The second and third Blackburn allegations seem to come from a book by Peter Schweizer called Clinton Cash. Both allegations suggest that Sec. Clinton provided large governmental benefits in exchange for donations to the Clinton Foundation and payments to Bill Clinton. Both of the claims, already made by Presidential candidate Donald Trump, regarding Laureate University and Uranium One have been rated False and Mostly False by Politifact. Thus, it is difficult to take these allegations seriously.

Nevertheless, there are two things I do in this post. First. I discuss the factual conclusions of others regarding whether there was a quid pro quo arrangement associated with the second and third allegations. Then, I look at how the tax law might treat such arrangements were they true.

The second and third allegations state the following…
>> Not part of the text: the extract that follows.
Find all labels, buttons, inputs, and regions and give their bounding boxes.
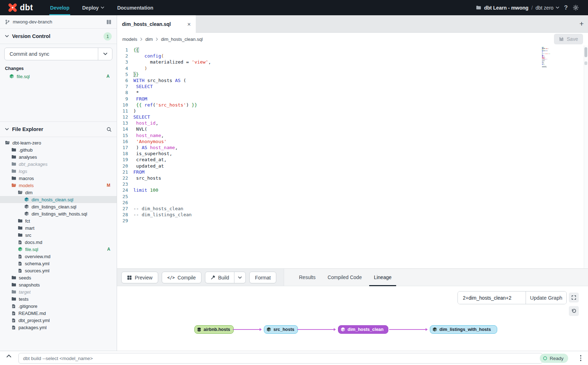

“Second, . . .  Laureate University . . . paid [President Clinton] $16.5 million as an honorary chancellor and Laureate “has been a seven-figure donor to the Clinton Foundation, giving between $1 million and $5 million,” . . .. In addition, the International Youth Foundation (IYF), an entity run by Laureate founder Douglas Becker, received over $55 million of USAID grants from 2010 to 2012. [6] USAID operates under substantial guidance from the Secretary of State which creates an appearance that millions of dollars in taxpayer money was channeled to IYF by Secretary Clinton’s State Department as a kickback for her husband’s generous contract as an honorary Laureate chancellor.”  (emphasis added)

“Third, Uranium One is a Russian run company that has acquired “control of one-fifth of all uranium production capacity in the United States.”  Uranium One’s chairman donated $2.35 million to the Foundation through several donations, which the Foundation failed to report . . . . The New York Times reported that former President Clinton “received $500,000 for a Moscow speech from a Russian investment bank. . . . promoting Uranium One stock” after the Russians declared their intent to acquire control of Uranium One. Secretary Clinton was also one of several Administration officials who approved the sale of the uranium.” (emphasis added)

Blackburn concludes that these two allegations “smack of a “Pay to Play” pattern.” However, reputable news services have called these Pay to Play allegations into question.

The Laureate claim of impropriety appears to be false. When Donald Trump recently made the same allegation Politifact rated it false and the Washington Post came to the same conclusion. Both of them rejected the idea that there was any evidence of a quid pro quo. Among the reasons for this conclusion was that Hillary Clinton had no authority to provide the governmental grants in question.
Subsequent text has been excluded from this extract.